Adult CD-1 mice (18–22 g) were purchased from the Experimental Animal Center at Nanjing Medical University, Nanjing, China. Five to six mice per cage were housed under pathogen-free conditions with soft bedding under controlled temperature (22 ± 2 °C) and a 12-h light/dark cycle (lights on at 8:00 a.m.). For each group of experiments, the animals were matched by age and body weight. Behavioral testing was performed during the light cycle (between 9:00 a.m. and 5:00 p.m.). Mice were allowed to acclimate to these conditions for at least 2 days before inclusion in experiments.

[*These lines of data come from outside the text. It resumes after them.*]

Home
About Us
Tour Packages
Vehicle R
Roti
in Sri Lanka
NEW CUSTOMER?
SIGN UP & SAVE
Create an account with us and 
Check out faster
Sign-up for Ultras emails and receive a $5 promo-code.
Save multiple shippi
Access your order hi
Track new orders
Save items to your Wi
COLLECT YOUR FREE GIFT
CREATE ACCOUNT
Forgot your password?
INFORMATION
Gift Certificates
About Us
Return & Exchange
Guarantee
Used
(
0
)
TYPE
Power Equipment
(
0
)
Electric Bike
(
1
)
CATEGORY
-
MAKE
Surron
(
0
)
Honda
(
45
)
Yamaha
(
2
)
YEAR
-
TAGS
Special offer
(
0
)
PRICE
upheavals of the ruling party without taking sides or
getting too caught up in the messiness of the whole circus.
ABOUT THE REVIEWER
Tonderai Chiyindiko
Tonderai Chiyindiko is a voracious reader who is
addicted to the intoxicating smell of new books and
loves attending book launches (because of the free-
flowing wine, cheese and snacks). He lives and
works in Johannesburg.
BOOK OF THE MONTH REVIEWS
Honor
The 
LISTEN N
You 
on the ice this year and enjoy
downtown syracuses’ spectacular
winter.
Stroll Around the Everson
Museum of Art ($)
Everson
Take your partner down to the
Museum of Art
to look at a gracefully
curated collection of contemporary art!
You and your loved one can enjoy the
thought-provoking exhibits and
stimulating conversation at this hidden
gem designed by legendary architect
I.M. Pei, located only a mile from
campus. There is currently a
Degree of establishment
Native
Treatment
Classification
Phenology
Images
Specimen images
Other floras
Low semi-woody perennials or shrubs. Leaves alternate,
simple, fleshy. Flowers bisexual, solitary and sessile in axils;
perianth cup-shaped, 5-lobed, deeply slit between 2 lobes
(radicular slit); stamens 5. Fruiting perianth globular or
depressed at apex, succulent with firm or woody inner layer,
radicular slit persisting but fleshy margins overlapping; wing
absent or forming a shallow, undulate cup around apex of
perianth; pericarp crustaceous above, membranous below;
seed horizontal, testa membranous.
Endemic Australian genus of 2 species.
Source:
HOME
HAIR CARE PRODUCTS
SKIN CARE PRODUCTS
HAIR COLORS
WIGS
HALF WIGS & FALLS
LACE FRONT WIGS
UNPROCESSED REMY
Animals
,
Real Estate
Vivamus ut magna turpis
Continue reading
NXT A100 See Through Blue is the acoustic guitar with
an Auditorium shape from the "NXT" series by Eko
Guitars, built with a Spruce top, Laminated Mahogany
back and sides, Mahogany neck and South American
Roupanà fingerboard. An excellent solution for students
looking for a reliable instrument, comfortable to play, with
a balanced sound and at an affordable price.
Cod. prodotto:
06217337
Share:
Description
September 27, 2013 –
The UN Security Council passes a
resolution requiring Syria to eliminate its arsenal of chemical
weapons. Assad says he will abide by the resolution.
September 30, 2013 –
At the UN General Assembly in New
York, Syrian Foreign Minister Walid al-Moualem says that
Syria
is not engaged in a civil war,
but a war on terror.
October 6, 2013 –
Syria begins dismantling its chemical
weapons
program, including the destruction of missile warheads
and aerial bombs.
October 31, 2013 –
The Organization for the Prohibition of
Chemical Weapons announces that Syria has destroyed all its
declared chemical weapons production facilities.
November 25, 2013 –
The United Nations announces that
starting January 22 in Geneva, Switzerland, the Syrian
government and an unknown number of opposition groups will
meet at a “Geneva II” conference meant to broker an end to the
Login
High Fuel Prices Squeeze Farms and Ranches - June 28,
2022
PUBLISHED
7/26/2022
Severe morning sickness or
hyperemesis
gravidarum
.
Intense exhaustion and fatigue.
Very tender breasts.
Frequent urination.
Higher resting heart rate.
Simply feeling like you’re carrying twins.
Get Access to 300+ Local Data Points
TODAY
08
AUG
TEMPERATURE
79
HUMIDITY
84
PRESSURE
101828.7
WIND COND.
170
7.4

All antibodies were purchased from Cell Signaling Technology (Beverly, MA, USA) unless stated otherwise. IL-1β was from Santa Cruz Biotechnology (Santa Cruz, CA, USA). Glyceraldehyde-3-phosphate dehydrogenase (GAPDH) and ionized calcium binding adapter molecule 1 (IBA-1) were from Sigma-Aldrich (St. Louis, MO, USA) and Wako Pure Chemical Industries (Osaka, Japan). The p65/RelA and immunofluorescence IBA-1 antibodies were from Abcam (Cambridge, MA, USA). Immunofluorescence c-fos and calcitonin gene-related peptide (CGRP) antibodies were from Cell Signaling Technology (Beverly, MA, USA) and Santa Cruz Biotechnology (Santa Cruz, CA, USA), respectively. Morphine hydrochloride was purchased from Shenyang First Pharmaceutical Factory, Northeast Pharmaceutical Group Company (Shenyang, China). Fetal bovine serum (FBS) and other cell culture media and supplements were purchased from Hyclone (Logan, UT, USA). 3-(4,5-Dimethyl-2-thiazolyl)-2,5-diphenyl-2-H-tetrazolium bromide (MTT) was purchased from Sunshine Biotechnology (Nanjing, China).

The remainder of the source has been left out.